2.1.1 Things To Note

The browser is expected to do a GET of the URL leading up to the fragment, and the processing application, in this case, the JavaScript embedded in the HTML Response processes the portion of the URL following the #.
The fragment identifier has been intentionally identified as a client parameter.
Treating it as a regular fragment identifier in this usage would result in one incorrectly infering that the URL for the video resource being addressed is http://www.cnn.com/video.
This would result in all the video links on the CNN site getting the same URL.
Thus, the entire URL in this case is http://www.cnn.com/video/#/video/tech/2008/02/19/vo.aus.sea.spider.ap
A consumer of this URL who goes looking for an idwithin the Response that matches the #-suffix of this URL will fail.
The reported Content-Type for the resource is text/html. However the behavior of the #-suffix in this case is not defined by the HTML specification.
As used, the #-suffix is a first-class client parameter in that it gets consumed by a script that is served as part of the HTML document returned by the server upon receiving a GET request.
This embedded script examines the URL available to it as script variable content.location, strips off the # and uses the rest of the prefix as an argument to function that generates the actual URL.
Having constructed this content URL, the script then proceeds to instruct the browser to play the media at the newly constructed location.

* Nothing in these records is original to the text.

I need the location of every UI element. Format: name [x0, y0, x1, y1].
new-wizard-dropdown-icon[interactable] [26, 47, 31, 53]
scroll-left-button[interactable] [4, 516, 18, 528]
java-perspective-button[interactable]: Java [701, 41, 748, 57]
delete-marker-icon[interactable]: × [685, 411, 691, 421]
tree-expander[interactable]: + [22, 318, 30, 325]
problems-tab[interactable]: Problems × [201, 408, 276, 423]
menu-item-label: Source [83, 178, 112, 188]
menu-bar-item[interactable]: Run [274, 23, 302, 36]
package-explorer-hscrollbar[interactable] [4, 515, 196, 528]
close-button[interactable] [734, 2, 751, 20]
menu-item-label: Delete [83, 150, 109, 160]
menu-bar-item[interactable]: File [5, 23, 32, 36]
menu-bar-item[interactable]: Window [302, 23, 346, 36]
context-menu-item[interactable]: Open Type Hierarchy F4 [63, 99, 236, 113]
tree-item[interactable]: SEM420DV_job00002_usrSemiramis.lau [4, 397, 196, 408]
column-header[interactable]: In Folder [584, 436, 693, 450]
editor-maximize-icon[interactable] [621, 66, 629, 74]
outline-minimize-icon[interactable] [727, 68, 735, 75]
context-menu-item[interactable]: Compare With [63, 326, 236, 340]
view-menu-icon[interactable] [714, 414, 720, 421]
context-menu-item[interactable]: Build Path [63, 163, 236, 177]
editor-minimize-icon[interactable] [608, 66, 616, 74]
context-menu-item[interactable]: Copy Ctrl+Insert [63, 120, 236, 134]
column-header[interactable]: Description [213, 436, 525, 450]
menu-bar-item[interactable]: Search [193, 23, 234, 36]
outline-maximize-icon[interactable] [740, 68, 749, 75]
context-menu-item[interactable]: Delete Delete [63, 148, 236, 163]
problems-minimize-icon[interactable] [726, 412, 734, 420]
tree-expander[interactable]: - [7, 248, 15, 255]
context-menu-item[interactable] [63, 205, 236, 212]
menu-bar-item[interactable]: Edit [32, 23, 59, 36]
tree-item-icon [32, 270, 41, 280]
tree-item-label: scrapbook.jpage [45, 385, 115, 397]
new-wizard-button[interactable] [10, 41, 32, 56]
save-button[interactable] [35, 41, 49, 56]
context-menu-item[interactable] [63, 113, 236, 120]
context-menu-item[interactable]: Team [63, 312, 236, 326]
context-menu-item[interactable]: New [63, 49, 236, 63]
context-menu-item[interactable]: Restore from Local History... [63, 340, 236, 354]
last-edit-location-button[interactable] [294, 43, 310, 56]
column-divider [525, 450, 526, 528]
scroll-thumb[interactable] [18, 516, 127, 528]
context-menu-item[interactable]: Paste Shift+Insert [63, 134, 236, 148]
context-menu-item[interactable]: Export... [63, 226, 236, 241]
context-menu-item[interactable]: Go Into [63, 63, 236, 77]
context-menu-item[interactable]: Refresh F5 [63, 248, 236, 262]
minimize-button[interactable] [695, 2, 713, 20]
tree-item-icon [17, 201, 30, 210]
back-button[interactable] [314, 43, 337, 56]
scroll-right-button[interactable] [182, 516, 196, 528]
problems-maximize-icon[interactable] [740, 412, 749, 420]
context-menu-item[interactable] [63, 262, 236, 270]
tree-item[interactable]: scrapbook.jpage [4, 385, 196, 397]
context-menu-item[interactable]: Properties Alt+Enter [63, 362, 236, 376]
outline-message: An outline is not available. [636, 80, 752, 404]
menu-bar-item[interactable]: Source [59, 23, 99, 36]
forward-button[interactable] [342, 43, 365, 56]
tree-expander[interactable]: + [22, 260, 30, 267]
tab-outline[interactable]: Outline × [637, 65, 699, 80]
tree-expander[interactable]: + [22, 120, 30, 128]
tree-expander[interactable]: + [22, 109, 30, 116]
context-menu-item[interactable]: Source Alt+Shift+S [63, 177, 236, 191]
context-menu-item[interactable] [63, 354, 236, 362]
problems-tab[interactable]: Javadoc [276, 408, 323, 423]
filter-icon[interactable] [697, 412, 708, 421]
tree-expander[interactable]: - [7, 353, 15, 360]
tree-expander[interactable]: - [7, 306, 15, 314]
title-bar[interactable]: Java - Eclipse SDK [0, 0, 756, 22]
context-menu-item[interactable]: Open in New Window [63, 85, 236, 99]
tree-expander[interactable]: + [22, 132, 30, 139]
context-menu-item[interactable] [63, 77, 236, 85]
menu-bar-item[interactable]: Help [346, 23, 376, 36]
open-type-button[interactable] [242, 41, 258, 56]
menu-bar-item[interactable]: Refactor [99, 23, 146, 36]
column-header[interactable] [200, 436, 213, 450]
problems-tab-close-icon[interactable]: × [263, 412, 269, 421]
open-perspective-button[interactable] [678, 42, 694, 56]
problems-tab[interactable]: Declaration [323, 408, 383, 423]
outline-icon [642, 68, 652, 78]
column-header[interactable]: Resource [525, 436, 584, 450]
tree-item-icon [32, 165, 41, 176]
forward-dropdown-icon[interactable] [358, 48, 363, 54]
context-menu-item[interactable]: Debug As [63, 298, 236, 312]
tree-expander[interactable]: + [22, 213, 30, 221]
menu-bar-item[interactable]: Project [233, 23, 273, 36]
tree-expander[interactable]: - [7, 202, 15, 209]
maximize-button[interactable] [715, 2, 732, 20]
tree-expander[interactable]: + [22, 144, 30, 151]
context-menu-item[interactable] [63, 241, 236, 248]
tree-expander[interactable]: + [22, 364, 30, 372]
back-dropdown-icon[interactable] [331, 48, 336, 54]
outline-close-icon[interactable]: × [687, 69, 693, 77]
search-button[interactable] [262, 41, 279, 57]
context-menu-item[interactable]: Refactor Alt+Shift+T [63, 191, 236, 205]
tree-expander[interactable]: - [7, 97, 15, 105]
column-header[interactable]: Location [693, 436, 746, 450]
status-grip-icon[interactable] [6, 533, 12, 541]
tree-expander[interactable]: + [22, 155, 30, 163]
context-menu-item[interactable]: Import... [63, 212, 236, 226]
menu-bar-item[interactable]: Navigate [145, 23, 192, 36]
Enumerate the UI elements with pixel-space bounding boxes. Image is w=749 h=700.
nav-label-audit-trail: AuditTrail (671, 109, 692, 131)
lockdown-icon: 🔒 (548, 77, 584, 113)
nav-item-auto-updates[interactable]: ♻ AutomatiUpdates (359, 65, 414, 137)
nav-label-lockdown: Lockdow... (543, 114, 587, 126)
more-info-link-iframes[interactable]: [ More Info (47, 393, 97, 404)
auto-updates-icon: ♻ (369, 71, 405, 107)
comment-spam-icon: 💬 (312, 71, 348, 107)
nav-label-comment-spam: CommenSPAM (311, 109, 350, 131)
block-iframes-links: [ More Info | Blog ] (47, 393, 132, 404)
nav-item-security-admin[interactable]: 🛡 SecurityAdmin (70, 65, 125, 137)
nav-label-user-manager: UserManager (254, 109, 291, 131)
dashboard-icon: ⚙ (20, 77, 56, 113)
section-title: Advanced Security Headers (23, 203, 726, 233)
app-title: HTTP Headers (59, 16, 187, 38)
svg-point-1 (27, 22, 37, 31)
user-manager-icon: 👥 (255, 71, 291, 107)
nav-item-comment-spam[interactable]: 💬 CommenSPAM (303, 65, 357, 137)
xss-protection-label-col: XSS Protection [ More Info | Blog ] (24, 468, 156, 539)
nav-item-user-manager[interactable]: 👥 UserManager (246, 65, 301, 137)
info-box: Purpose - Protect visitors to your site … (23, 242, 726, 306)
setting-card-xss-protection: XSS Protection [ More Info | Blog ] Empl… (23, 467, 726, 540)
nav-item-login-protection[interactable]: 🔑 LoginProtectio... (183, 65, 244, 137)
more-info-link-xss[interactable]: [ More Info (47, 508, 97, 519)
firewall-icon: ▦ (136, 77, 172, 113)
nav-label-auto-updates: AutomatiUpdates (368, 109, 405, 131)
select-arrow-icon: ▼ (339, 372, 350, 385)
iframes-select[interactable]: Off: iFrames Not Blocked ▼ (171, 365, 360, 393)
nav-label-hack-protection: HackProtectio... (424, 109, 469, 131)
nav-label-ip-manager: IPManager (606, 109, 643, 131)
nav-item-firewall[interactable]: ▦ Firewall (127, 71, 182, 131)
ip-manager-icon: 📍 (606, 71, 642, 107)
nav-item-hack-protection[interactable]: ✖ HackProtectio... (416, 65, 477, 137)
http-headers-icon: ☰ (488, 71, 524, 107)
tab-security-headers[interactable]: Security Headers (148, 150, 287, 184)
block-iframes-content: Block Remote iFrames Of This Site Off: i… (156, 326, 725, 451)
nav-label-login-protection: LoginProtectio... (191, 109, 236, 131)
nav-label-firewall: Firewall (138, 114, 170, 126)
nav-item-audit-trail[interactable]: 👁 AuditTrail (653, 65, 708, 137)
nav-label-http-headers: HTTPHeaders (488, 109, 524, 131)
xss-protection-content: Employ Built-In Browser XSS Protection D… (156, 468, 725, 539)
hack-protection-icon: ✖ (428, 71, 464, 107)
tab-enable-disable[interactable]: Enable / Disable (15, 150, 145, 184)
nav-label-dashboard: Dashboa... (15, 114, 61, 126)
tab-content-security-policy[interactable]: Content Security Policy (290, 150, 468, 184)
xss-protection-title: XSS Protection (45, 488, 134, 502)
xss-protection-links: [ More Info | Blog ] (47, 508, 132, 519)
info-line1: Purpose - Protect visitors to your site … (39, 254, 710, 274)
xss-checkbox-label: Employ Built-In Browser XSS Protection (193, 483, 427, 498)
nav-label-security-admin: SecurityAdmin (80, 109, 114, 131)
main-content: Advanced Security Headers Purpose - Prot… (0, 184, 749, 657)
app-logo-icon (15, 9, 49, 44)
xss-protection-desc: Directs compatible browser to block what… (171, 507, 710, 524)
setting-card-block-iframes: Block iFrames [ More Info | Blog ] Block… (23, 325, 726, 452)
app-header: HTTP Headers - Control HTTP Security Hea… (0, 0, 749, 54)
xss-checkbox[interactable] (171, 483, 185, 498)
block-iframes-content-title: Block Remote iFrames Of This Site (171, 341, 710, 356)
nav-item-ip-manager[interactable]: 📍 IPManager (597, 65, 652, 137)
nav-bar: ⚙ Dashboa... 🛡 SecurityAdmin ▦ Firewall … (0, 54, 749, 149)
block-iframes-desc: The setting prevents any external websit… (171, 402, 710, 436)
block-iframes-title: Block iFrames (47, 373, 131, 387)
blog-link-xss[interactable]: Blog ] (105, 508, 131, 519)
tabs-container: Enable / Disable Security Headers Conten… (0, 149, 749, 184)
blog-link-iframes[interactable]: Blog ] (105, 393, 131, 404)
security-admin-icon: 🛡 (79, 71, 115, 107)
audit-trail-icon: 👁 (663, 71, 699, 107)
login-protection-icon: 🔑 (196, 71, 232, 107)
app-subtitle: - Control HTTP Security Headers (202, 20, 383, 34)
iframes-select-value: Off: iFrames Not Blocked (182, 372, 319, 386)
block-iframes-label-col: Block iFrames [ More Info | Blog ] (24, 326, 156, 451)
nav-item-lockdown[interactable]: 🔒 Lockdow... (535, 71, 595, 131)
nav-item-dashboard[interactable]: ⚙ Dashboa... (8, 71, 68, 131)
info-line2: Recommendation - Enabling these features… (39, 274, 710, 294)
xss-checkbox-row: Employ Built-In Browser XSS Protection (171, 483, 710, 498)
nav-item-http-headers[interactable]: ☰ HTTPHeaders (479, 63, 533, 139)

Notice that “the browser is expected to do a GET of the URL leading up to the fragment…JavaScript embedded in the HTML Response processes the portion of the URL following the #.”  To paraphrase, Google does not look at client side interactions, the fragment is truncated from Google’s index.  From this several assumptions can be made:

  1. Any back link using http://example.com/#example is actually viewed as http://example.com
  2. Back links pointing to URL fragments will have no individual page rank.
  3. In content rich scenarios, the use of URL fragments in leu of separate pages effectively dilutes almost all search traction.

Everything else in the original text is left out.